それが、明治維新の欧米化にあわせるために、あえて「男尊女卑」を装うことでの、ヨーロッパ感覚(彼らは女性を「所有物」とかんがえていた)と対等なのだという雰囲気(猿まね)を鹿鳴館時代を通じてつくったけど、本音になんら変化はないから、良家ほど「女尊男卑」が守られて、これをしっている庶民も真似たのである。
それで、「たばこ代(銭)」を家計管理の主婦からもらうのが、その後の「500円」とか「千円亭主」ということになったのである。
家族をどうやって破壊するのか?は、全体主義=共産主義実現のための、巨大な壁である。
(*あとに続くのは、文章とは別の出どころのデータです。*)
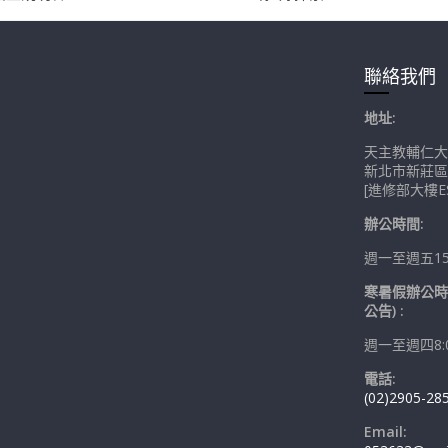
聯絡我們
地址:
天主教輔仁大
新北市新莊區
[進修部大樓ES
辦公時間:
週一至週五15:0
寒暑假辦公時
公告) :
週一至週四8:00
電話:
(02)2905-28
Email:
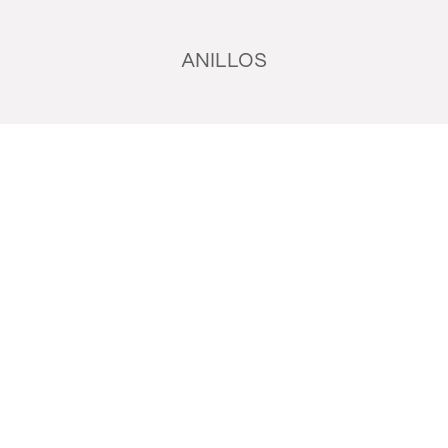
ANILLOS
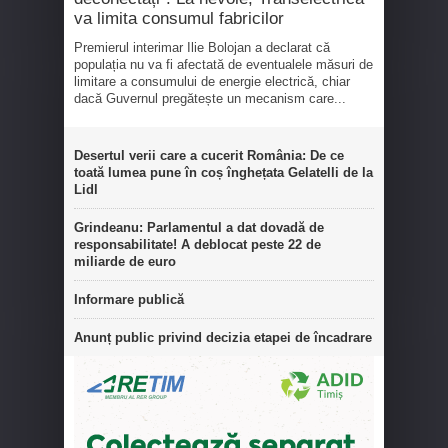
va limita consumul fabricilor
Premierul interimar Ilie Bolojan a declarat că
populația nu va fi afectată de eventualele măsuri de
limitare a consumului de energie electrică, chiar
dacă Guvernul pregătește un mecanism care...
Desertul verii care a cucerit România: De ce
toată lumea pune în coș înghețata Gelatelli de la
Lidl
Grindeanu: Parlamentul a dat dovadă de
responsabilitate! A deblocat peste 22 de
miliarde de euro
Informare publică
Anunț public privind decizia etapei de încadrare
社会的に個人の関係をすべて断ち切って、「アトム化」させるのは、ジャン・ジャック・ルソー以来の「悲願」なのである。
ために、子供は国家が面倒をみることで、家族から切り離すことをソ連政府が試みたし、ナチスは「レーベンスボルン(命の泉)」をつくって、アーリア純血種を育成した。
何度も書くが、共産主義もナチズムも、全体主義という点で、まったく同じものである。
そこでいま、わが国でもふたつの方策を柱にして、国民の「アトム化」が推進されている。
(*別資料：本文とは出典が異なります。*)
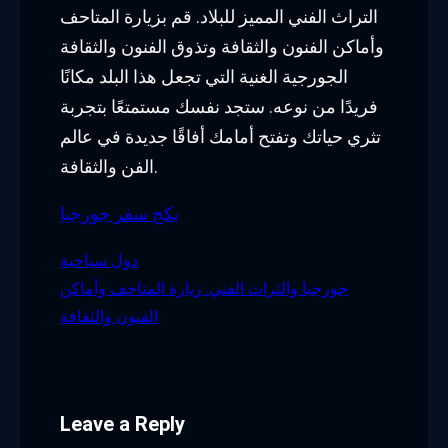
التراث الفني المميز للبلاد. قم بزيارة المتاحف
وأماكن الفنون والثقافة وتذوق الفنون والثقافة
الجورجية الغنية التي تجعل هذا البلد مكانًا
فريدًا من نوعه. ستجد نفسك مستمتعًا بتجربة
تثري حياتك وتفتح أمامك أفاقًا جديدة في عالم
الفن والثقافة.
بكج سفر جورجيا
دول سياحية
جورجيا والتراث الفني: زيارة المتاحف وأماكن
الفنون والثقافة
Leave a Reply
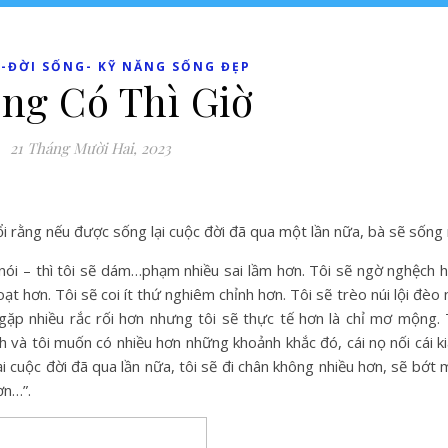
-ĐỜI SỐNG- KỸ NĂNG SỐNG ĐẸP
ng Có Thì Giờ
21 Tháng Mười Hai, 2023
 rằng nếu được sống lại cuộc đời đã qua một lần nữa, bà sẽ sống
 nói – thì tôi sẽ dám…phạm nhiều sai lầm hơn. Tôi sẽ ngờ nghệch h
ạt hơn. Tôi sẽ coi ít thứ nghiêm chỉnh hơn. Tôi sẽ trèo núi lội đèo n
gặp nhiều rắc rối hơn nhưng tôi sẽ thực tế hơn là chỉ mơ mộng.
và tôi muốn có nhiều hơn những khoảnh khắc đó, cái nọ nối cái kia,
ại cuộc đời đã qua lần nữa, tôi sẽ đi chân không nhiều hơn, sẽ bớt
ơn…”.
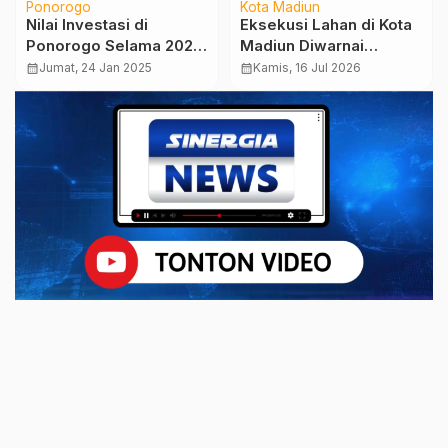
Ponorogo
Kota Madiun
Nilai Investasi di
Eksekusi Lahan di Kota
Ponorogo Selama 2024
Madiun Diwarnai
Tembus Rp 360 Miliar
Ketegangan, PN:
calendar_month
Jumat, 24 Jan 2025
calendar_month
Kamis, 16 Jul 2026
Putusan Sudah
Berkekuatan Hukum
Tetap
・女性の社会進出(ダブルインカム)による、家計の分断
・「こども家庭庁」創設による、政府による家族(個人生活)への介入
当初、ダブルインカムは、なんだか富裕層の言い換えのようだったけど、賃金上昇をさせないことで、ダブルインカムでないと生活できないようにしたのである。
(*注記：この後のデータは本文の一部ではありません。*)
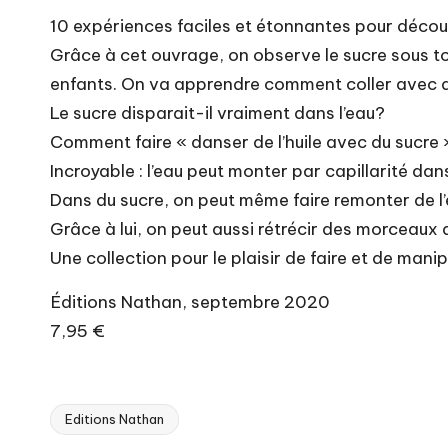
10 expériences faciles et étonnantes pour découv
Grâce à cet ouvrage, on observe le sucre sous tou
enfants. On va apprendre comment coller avec du
Le sucre disparait-il vraiment dans l’eau?
Comment faire « danser de l’huile avec du sucre 
Incroyable : l’eau peut monter par capillarité dan
Dans du sucre, on peut même faire remonter de l’
Grâce à lui, on peut aussi rétrécir des morceaux 
Une collection pour le plaisir de faire et de manipu
Éditions Nathan, septembre 2020
7,95 €
Editions Nathan
Tags:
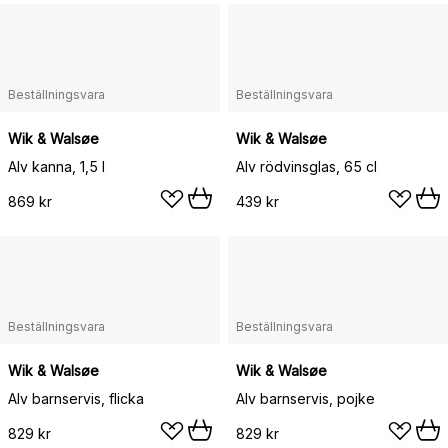
Beställningsvara
Beställningsvara
Wik & Walsøe
Wik & Walsøe
Alv kanna, 1,5 l
Alv rödvinsglas, 65 cl
869 kr
439 kr
Beställningsvara
Beställningsvara
Wik & Walsøe
Wik & Walsøe
Alv barnservis, flicka
Alv barnservis, pojke
829 kr
829 kr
次に、「こども家庭庁」は、将来的に「レーベンスボルン」と化すとにらんでいる。
さらに、「禁煙」を推進するためのエセ科学で、癌予防を大々的に宣伝した。
たしかに、喫煙は肺がんのうち「扁平上皮癌」の原因にあげられるが、いま肺がんのメジャーは「腺癌」であって、喫煙が原因ではなく、食品が原因とかんがえられている。
それに呼応するがごとく、たばこ税だけはドンドン上がって、もう貧乏人はたばこもたしなむことができなったから、「たばこ代」をもらうこともなくなったし、家計が2本化して、それぞれの稼ぎがそれぞれのものになったのである。
そんなわけで、たばこ代が負担できるのは、自分の収入を自分の収入とすることができるひとに限られているのではないか?
ために、税法も、「家計所得」という概念すらなく、個々に課税して家族の分断をシラッと進めているのである。
職人が絶滅危惧種になって、家族も絶滅危惧種になっているのは、偶然ではないのである。